### DATA FOR THE TASK

════════

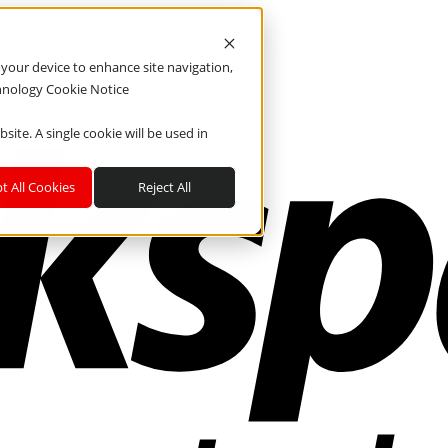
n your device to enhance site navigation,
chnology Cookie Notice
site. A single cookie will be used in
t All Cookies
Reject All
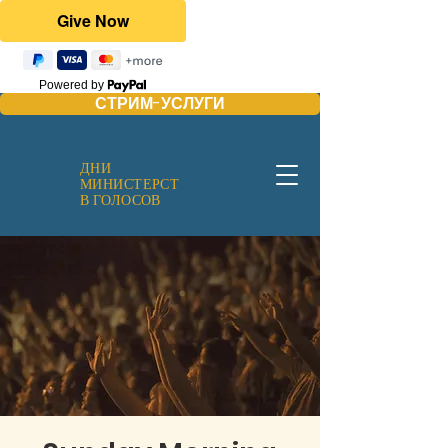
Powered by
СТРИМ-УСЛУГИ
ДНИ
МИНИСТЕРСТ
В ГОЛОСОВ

════════

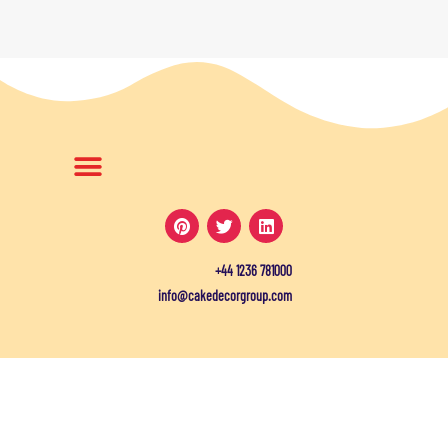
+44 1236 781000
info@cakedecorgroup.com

════════

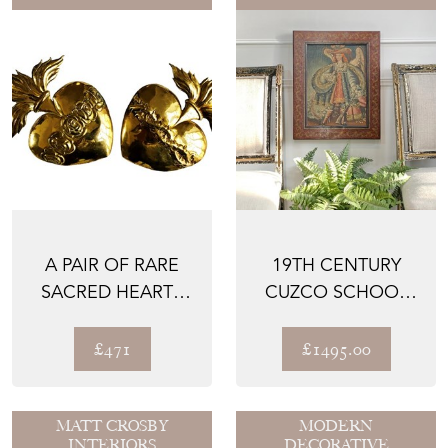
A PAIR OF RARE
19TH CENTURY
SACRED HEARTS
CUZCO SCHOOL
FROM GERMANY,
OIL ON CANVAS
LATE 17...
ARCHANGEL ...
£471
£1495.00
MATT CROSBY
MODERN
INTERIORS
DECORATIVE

════════

Check the data for the word "site" and pull out the lines that have it.

n your device to enhance site navigation,
site. A single cookie will be used in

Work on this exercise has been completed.